Health care delivery has become, by intent, so complex that it has spawned a whole new cohort of health care policy experts and high level administrators, who project themselves as the only ones who can interpret the chaos, which they have conveniently created. This group includes architects of the ACA and an army of congressional lobbyists.

A friend of mine who works for the government within the Beltway reminds me that our nation is not held hostage by big government so much as big business, which runs big government for its benefit. Nowhere is this observation more salient than in the world of for-profit health care.

For real reform to occur, much advance work needs to be done.

First, we need to decide whether health care is a right or a privilege. If we choose the latter, forget about reform and continue with a profit-driven death spiral until we spend ourselves into oblivion. Should we embrace the notion that health care is a right for all Americans, the road to reform must first pass through campaign finance reform, repeal of Citizens United and dramatic reduction in congressional lobbyists. Our elected representatives need to work for us, not their biggest contributors.

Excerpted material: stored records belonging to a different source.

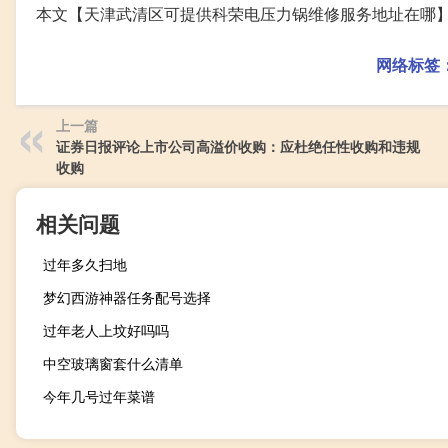
本文【天津武清区可提供科荣电压力锅维修服务地址在哪
网络标签
上一篇
证券日报评论上市公司高溢价收购：应杜绝任性收购和违规
收购
相关问题
过年多久扫地
梦幻西游神器任务配号选择
过年老人上坟好吗吗
中空玻璃窗套什么清单
今年几号过年菜谱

We can build a not-for-profit system of health care that is publicly financed but privately delivered. Medicare should be improved, and applied to all (as in H.R. 676 currently before Congress). Overhead among the insurers is 20 to 30 percent, while Medicare overhead runs just 2 percent. No big-time advertising, shareholder profits, exorbitant CEO salaries. Just innovative, cost-effective, evidence-based, personal care.

We need to realign the health provider workforce to emphasize robust primary care, wherein primary care providers and their designated teams take care of their patients to the full limits of their training and expertise.

No mode of health delivery is perfect, but other countries are taking care of their citizens with better outcomes, improved patient satisfaction and lower costs with single-payer systems. Where there is a nonpartisan political will, there will be a way.

Robert S. Kiefner is a family physician and lives in Concord.